Kroongetuige Nabil B. uit het moordproces Marengo weigerde vorige week bij de rechter-commissaris verder te antwoorden op vragen omdat hij geen advocaat had. Maar advocaat Nico Meijering van verdachte Mohamed Razzouki durfde donderdagochtend de stelling aan dat B. wel degelijk een advocaat heeft. Justitie ontkent dat.

Door Wim van de Pol

Zes weken geleden zou B. al een advocaat én ‘een adviseur’ hebben gevonden, zo zei B. tijdens een recent verhoor. Het Openbaar Ministerie had eerst toestemming voor die adviseur gegeven, zei B. zelf. Maar inmiddels zou die toestemming zijn ingetrokken. Bij de rechter-commissaris zou B. hebben gezegd dat dit de reden zou zijn dat hij niet verder wilde verklaren.

Volgens advocaat Meijering heeft de kroongetuige bij de rechter-commissaris gezegd al uitgebreid met de advocaat en de adviseur te hebben gesproken. Ook heeft B. gezegd te willen dat het Openbaar Ministerie de adviseur zal ‘faciliteren’. Omdat B. dit probleem geeft als reden niet verder te willen verklaren vroeg Meijering aan de rechtbank het Openbaar Ministerie op te dragen de achterliggende feiten over deze ‘adviseur’ en het ‘faciliteren’ te geven.

Meijering wil van het OM weten of het inderdaad juist is dat B. een advocaat heeft, en daarnaast een adviseur wil. En ook of het juist is dat het OM eerst toestemming gaf voor de adviseur maar die later weer introk. Waarom was dat, vraagt Meijering zich af. Welke voorwaarden stelde Nabil B. voor het werken met de adviseur, en wat hield ‘faciliteren’ in?

Meijering riep uit: ‘Iedere verdachte kan zich bij laten staan door een adviseur of een deskundige. Er kunnen geen problemen bestaan. Wat is het probleem?’

Het Openbaar Ministerie volstond met de mededeling dat de kroongetuige op dit moment geen advocaat heeft.

Naam

Meijering zegt dat dit allemaal van groot belang is voor zijn cliënt. Die zit immers al ruim twee jaar in voorlopige hechtenis, terwijl het verhoren van de cruciale kroongetuige die belangrijk bewijs levert nog nauwelijks op gang gekomen is. Hij wil zo snel mogelijk het verhoor hervatten. Ook meent Meijering het naadje van de kous te moeten weten over die adviseur omdat de kroongetuige zich beriep op zijn verschoningsrecht. De problematiek rond een adviseur valt niet onder het verschoningsrecht, vindt Meijering.

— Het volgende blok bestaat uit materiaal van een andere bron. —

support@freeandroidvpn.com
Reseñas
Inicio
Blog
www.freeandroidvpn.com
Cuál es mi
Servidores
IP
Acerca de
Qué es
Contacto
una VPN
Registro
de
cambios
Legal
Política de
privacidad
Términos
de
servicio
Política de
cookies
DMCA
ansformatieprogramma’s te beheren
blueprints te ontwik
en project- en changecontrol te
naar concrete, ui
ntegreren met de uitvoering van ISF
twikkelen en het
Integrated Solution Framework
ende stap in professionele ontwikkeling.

Volgens Meijering heeft het er alle schijn van dat de kroongetuige en/of zijn beoogde adviseur vragen om privileges die aan advocaten zijn voorbehouden, zoals advocatenbezoek in het huis van bewaring. In dat geval is het volgens Meijering logisch dat de adviseur is teruggefloten. Een adviseur mag volgens hem nooit de positie van een advocaat krijgen, hij hoeft zich immers niet aan de regels te houden die voor advocaten gelden. Een adviseur kan dan schade toebrengen aan verdachten in het proces zonder dat hij erop kan worden afgerekend, zoals bij een advocaat wel kan.

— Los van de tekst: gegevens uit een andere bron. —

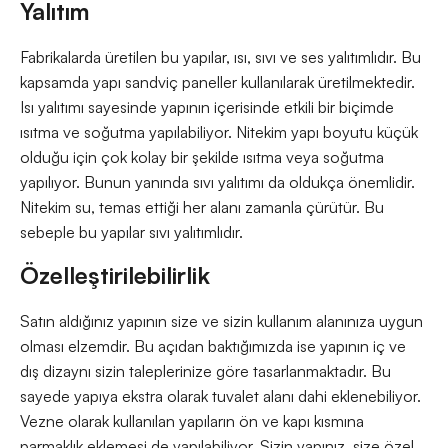
Yalıtım
Fabrikalarda üretilen bu yapılar, ısı, sıvı ve ses yalıtımlıdır. Bu
kapsamda yapı sandviç paneller kullanılarak üretilmektedir.
Isı yalıtımı sayesinde yapının içerisinde etkili bir biçimde
ısıtma ve soğutma yapılabiliyor. Nitekim yapı boyutu küçük
olduğu için çok kolay bir şekilde ısıtma veya soğutma
yapılıyor. Bunun yanında sıvı yalıtımı da oldukça önemlidir.
Nitekim su, temas ettiği her alanı zamanla çürütür. Bu
sebeple bu yapılar sıvı yalıtımlıdır.
Özelleştirilebilirlik
Satın aldığınız yapının size ve sizin kullanım alanınıza uygun
olması elzemdir. Bu açıdan baktığımızda ise yapının iç ve
dış dizaynı sizin taleplerinize göre tasarlanmaktadır. Bu
sayede yapıya ekstra olarak tuvalet alanı dahi eklenebiliyor.
Vezne olarak kullanılan yapıların ön ve kapı kısmına
parmaklık eklemesi de yapılabiliyor. Sizin yapınız, size özel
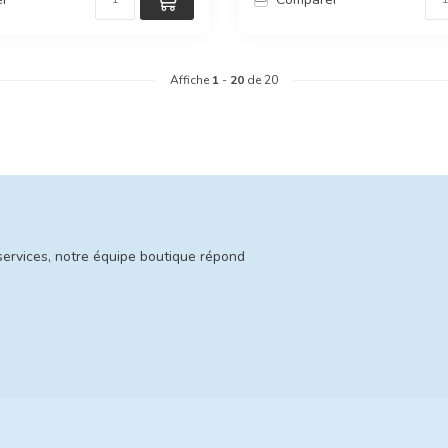
Affiche
1
-
20
de 20
services, notre équipe boutique répond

Advocaat Meijering zegt dat een naam van een mogelijk door B. gekozen adviseur is besproken in correspondentie met de rechter-commissaris maar hij noemde deze naam niet. Wel suggereerde hij dat de beoogde adviseur B. misschien op het gebied van ‘media’ zou kunnen adviseren. Als dat klopt dan zou het bijvoorbeeld kunnen gaan om een freelance communicatiespecialist, een woordvoerder.

Telefoons

Vorige zomer werd bekend dat kroongetuige Nabil B. in 2017 tijdens zijn voorlopige hechtenis voor wapenbezit, en later voor medeplegen van moorden, met medeweten van het Openbaar Ministerie over een pgp-telefoon heeft beschikt. Volgens advocaat Meijering blijkt nu uit een aanvulling van het dossier dat Nabil B. over nog meer telefoons beschikte in detentie. Daarover zweeg het Openbaar Ministerie tot nu toe. Die gsm-telefoons blijken te zijn getapt. Tapverslagen ervan zijn nog niet in het dossier gevoegd.

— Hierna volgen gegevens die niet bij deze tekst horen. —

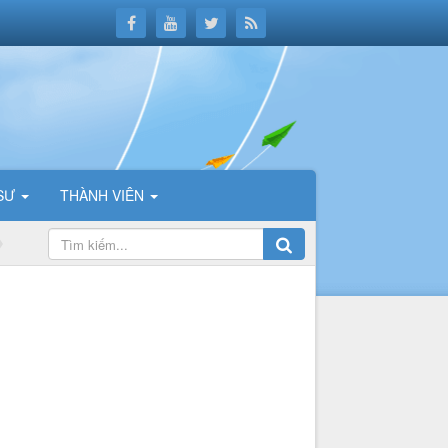
 SƯ
THÀNH VIÊN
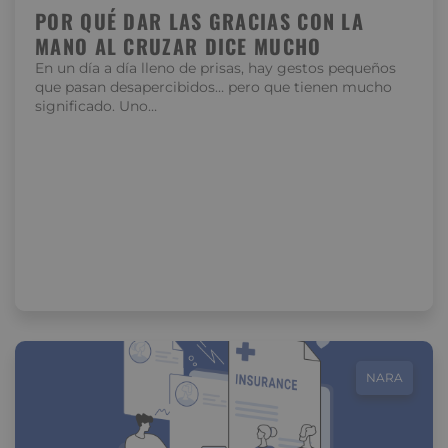
POR QUÉ DAR LAS GRACIAS CON LA
MANO AL CRUZAR DICE MUCHO
En un día a día lleno de prisas, hay gestos pequeños
que pasan desapercibidos… pero que tienen mucho
significado. Uno…
NARA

Kroongetuige B. loog dus over deze telefoons ter zitting vorige zomer omdat hij toen hij zei dat hij alleen een pgp-telefoon en een laptop had.

Zie eerdere berichten over het Marengo-proces over zeker zes moorden, tegen de 17 verdachten, waarvan Ridouan Taghi en Saïd Razzouki de hoofdverdachten zijn:

‘Belastende verklaringen in Marokko onder marteling tot stand gekomen’ (UPDATE)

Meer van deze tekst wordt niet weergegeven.